After the awe and wonder wore off, We tossed our lines out again. A few casts past before Skeet and I did it again. The second act began with two nice fish, battling tail and fin against us. We wrestled these two to the land and sure enough I had another trout and Skeet had a fairly respectable salmon. Of course this garnered a round of applause from the bridge. With these two beached, measured and sent on their watery way, Skeet decided to test his skill with a trout and I am always in the mood to out salmon a salmon. So we settled on trading flies. This made perfect sense to us, having done so times past. Our gallery of “professional” LL Bean fishermen reflected our common sense had gone downstream. Skeet muttered something about them being too pretty to catch anything and the trade was done. One back cast and our lines snaked out in front of us to the river. This went on for a few minutes and some uncomfortable remarks wandered down from the bridge. I think it was about then, Skeet clinched his teeth, bite his cigar in half, flipping his hat into the river and pulling hard on the cork handle, setting the hook on a serious sized fish. Chuckling at his good fortune, I almost forgot that I had a fish on too. We danced and wiggled, finally getting both fish in the net. True to form I had the salmon and Skeet had a right nice Trout. Skeet held up his prize with narration on fishing the Kennebago for the bridge gallery to see and approve of, but it must have been how Skeet said it, more than what he said because our audience turned on us. Throwing pebbles and sticks at us but what we did not know, they had been fishing since afternoon of the day before and hadn’t seen a fin. Here stood 2 locals, obviously out of uniform, nipping on a mysterious concoction called “snake bite” and catching fish big enough for a year’s worth of tall tales. The insult was the releasing of these scaled trophies.
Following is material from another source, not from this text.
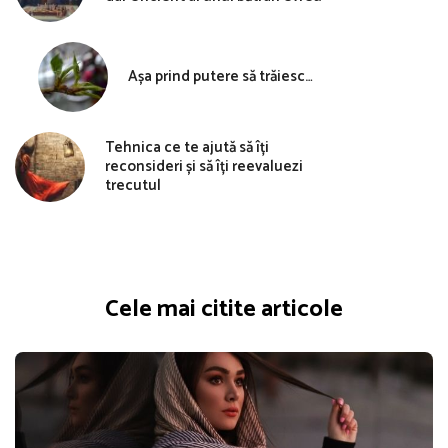
Așa prind putere să trăiesc…
Tehnica ce te ajută să îți
reconsideri și să îți reevaluezi
trecutul
Cele mai citite articole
Their lack of grasp in the concept that we came to catch not to keep seemed evident. Skeet did mention something about size of bait and too many snakes on the bridge. This developed an intense series of non-flattering remarks. Funny how a few inches of fish and a lack of proper liquid rewards can turn a fisherman from a LLBean centerfold to the front page of Revenge Inc.
Skeet is long gone now and I hope he approves but I just had to share the story with you all, Too many times it is how we dress or what we say can make or break a fishing trip. So I hope you enjoyed my tale of the real Kennebago and one of the characters who made it what it is.